Communication between BroadcastReceiver and Activity - android

David Lasry picture David Lasry · Jan 22, 2015 · Viewed 17.7k times · Source

I have a broadcast receiver in my app which is fired every time the user gets an incoming call. Now, when it happens, I need the broadcast receiver to invoke a specific method in a specific activity. Now, I tried to make this method static and therefore available, but something tells me it is a very bad idea.

Accordingly, I tried to instantiate the broadcast receiver inside my activity without declaring it in my manifest but the problem is - when the app is off, the activity is not exist and therefore I can't invoke my method.

So my question is - How can I invoke this method when the broadcast receiver is fired up, without making it "public static"?

Here is my activity code(I have deleted the irrelevant parts)
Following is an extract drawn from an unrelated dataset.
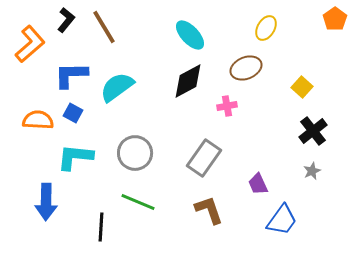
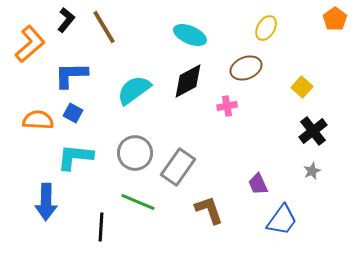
cyan ellipse: rotated 24 degrees counterclockwise
cyan semicircle: moved 17 px right, 3 px down
gray rectangle: moved 26 px left, 9 px down
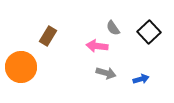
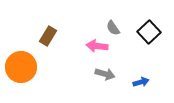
gray arrow: moved 1 px left, 1 px down
blue arrow: moved 3 px down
package com.silverfix.ringo.activities;

import com.silverfix.ringo.R;
import com.silverfix.ringo.activities.fragments.DataManagerFragment;

import android.app.ActionBar;
import android.app.Activity;
import android.app.FragmentTransaction;
import android.content.BroadcastReceiver;
import android.content.Context;
import android.content.Intent;
import android.content.IntentFilter;

public class RingtonesActivity extends Activity{

    private DataManagerFragment dataManagerFragment;
    private IntentFilter filter;
    private BroadcastReceiver phoneCall;

    @Override
    protected void onCreate(Bundle savedInstanceState) {
        super.onCreate(savedInstanceState);
        setContentView(R.layout.activity_ringtones);
        ActionBar ab = getActionBar();
        ab.setDisplayShowTitleEnabled(false);
        ab.setDisplayHomeAsUpEnabled(true);
        dataManagerFragment = new DataManagerFragment();
        FragmentTransaction ft = getFragmentManager().beginTransaction();
        ft.add(dataManagerFragment, "DataManagerFragment");
        ft.commit();
        filter = new IntentFilter();
        filter.addAction("android.intent.action.PHONE_STATE");
        phoneCall = new BroadcastReceiver() {

            @Override
            public void onReceive(Context context, Intent intent) {
                dataManagerFragment.act();
            }
        };
        registerReceiver(phoneCall, filter);
    }
}

Answer

ilw picture ilw · Jun 21, 2015

You can use observers , like

public class MyReceiver extends BroadcastReceiver {
    public MyReceiver() {
    }

    @Override
    public void onReceive(Context context, Intent intent) {
        ObservableObject.getInstance().updateValue(intent);
    }
}

public class MainActivity extends Activity implements Observer {
    protected void onCreate(Bundle savedInstanceState) {
        super.onCreate(savedInstanceState);
        setContentView(R.layout.activity_main);

        ObservableObject.getInstance().addObserver(this);
    }

    @Override
    public void update(Observable observable, Object data) {            
        Toast.makeText(this, String.valueOf("activity observer " + data), Toast.LENGTH_SHORT).show();
    }
}

public class ObservableObject extends Observable {
    private static ObservableObject instance = new ObservableObject();

    public static ObservableObject getInstance() {
        return instance;
    }

    private ObservableObject() {
    }

    public void updateValue(Object data) {
        synchronized (this) {
            setChanged();
            notifyObservers(data);
        }
    }
}

Receiver can be used via manifest. ObservableObject - must be singleton.